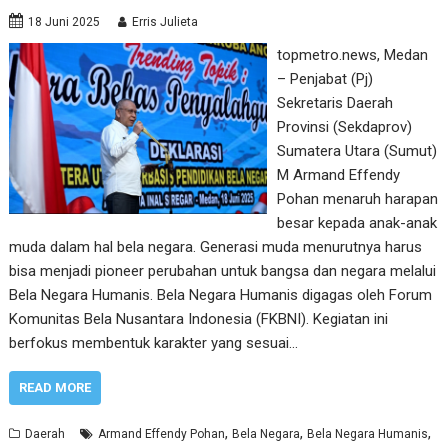
18 Juni 2025
Erris Julieta
topmetro.news, Medan
– Penjabat (Pj)
Sekretaris Daerah
Provinsi (Sekdaprov)
Sumatera Utara (Sumut)
M Armand Effendy
Pohan menaruh harapan
besar kepada anak-anak
muda dalam hal bela negara. Generasi muda menurutnya harus
bisa menjadi pioneer perubahan untuk bangsa dan negara melalui
Bela Negara Humanis. Bela Negara Humanis digagas oleh Forum
Komunitas Bela Nusantara Indonesia (FKBNI). Kegiatan ini
berfokus membentuk karakter yang sesuai…
READ MORE
,
,
,
Daerah
Armand Effendy Pohan
Bela Negara
Bela Negara Humanis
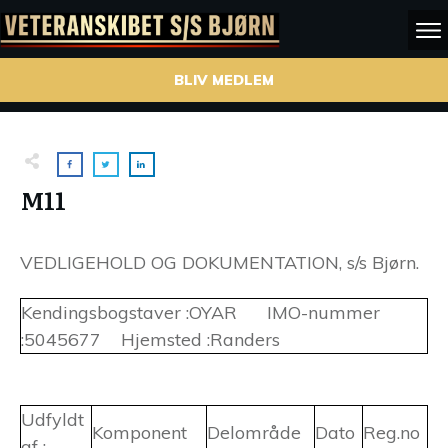
BLIV MEDLEM
M11
VEDLIGEHOLD OG DOKUMENTATION, s/s Bjørn.
Kendingsbogstaver :OYAR IMO-nummer
:5045677 Hjemsted :Randers
Udfyldt
Komponent
Delområde
Dato
Reg.no
af :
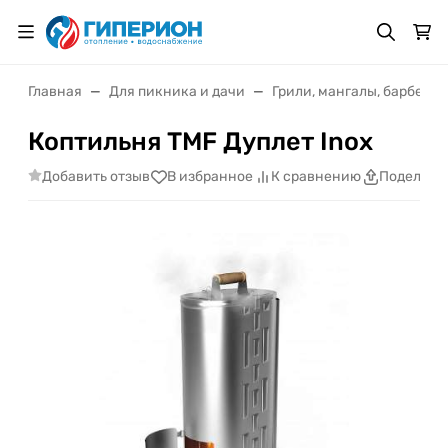
Главная
Для пикника и дачи
Грили, мангалы, барбекю
Коптильня TMF Дуплет Inox
Добавить отзыв
В избранное
К сравнению
Поделить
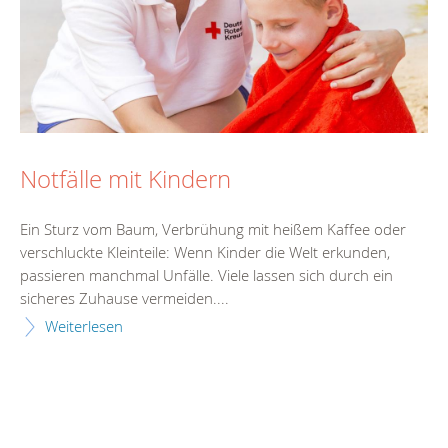
Notfälle mit Kindern
Ein Sturz vom Baum, Verbrühung mit heißem Kaffee oder
verschluckte Kleinteile: Wenn Kinder die Welt erkunden,
passieren manchmal Unfälle. Viele lassen sich durch ein
sicheres Zuhause vermeiden....
Weiterlesen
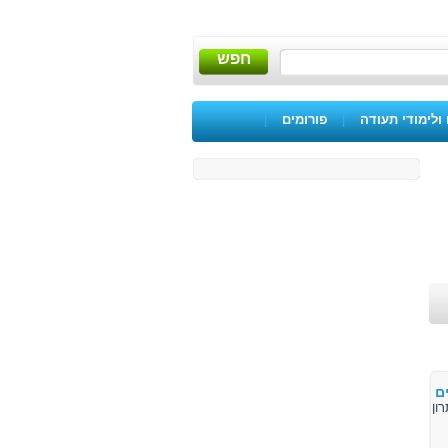
חפש
ולימודי תעודה
|
פורומים
|
ם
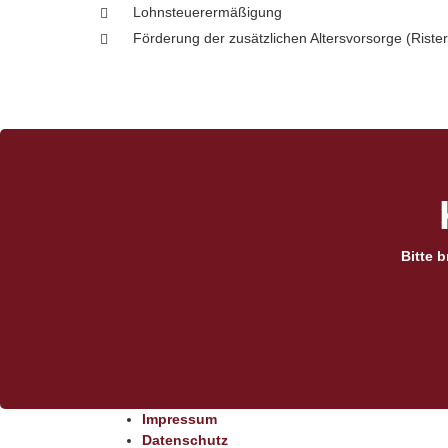
Lohnsteuerermäßigung
Förderung der zusätzlichen Altersvorsorge (Riste
Bitte 
Impressum
Datenschutz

→ **EXERCISE PROMPT**
Transcribe the records above exactly, skipping pictures.

→ **REPLY**
18 Juni 2025
Erris Julieta
topmetro.news, Medan
– Penjabat (Pj)
Sekretaris Daerah
Provinsi (Sekdaprov)
Sumatera Utara (Sumut)
M Armand Effendy
Pohan menaruh harapan
besar kepada anak-anak
muda dalam hal bela negara. Generasi muda menurutnya harus
bisa menjadi pioneer perubahan untuk bangsa dan negara melalui
Bela Negara Humanis. Bela Negara Humanis digagas oleh Forum
Komunitas Bela Nusantara Indonesia (FKBNI). Kegiatan ini
berfokus membentuk karakter yang sesuai…
READ MORE
,
,
,
Daerah
Armand Effendy Pohan
Bela Negara
Bela Negara Humanis
BLIV MEDLEM
M11
VEDLIGEHOLD OG DOKUMENTATION, s/s Bjørn.
Kendingsbogstaver :OYAR IMO-nummer
:5045677 Hjemsted :Randers
Udfyldt
Komponent
Delområde
Dato
Reg.no
af :
Главная
Для пикника и дачи
Грили, мангалы, барбекю
Коптильня TMF Дуплет Inox
Добавить отзыв
В избранное
К сравнению
Поделить
Notfälle mit Kindern
Ein Sturz vom Baum, Verbrühung mit heißem Kaffee oder
verschluckte Kleinteile: Wenn Kinder die Welt erkunden,
passieren manchmal Unfälle. Viele lassen sich durch ein
sicheres Zuhause vermeiden....
Weiterlesen
חפש
ולימודי תעודה
|
פורומים
|
ם
Lohnsteuerermäßigung
Förderung der zusätzlichen Altersvorsorge (Riste
Bitte 
Impressum
Datenschutz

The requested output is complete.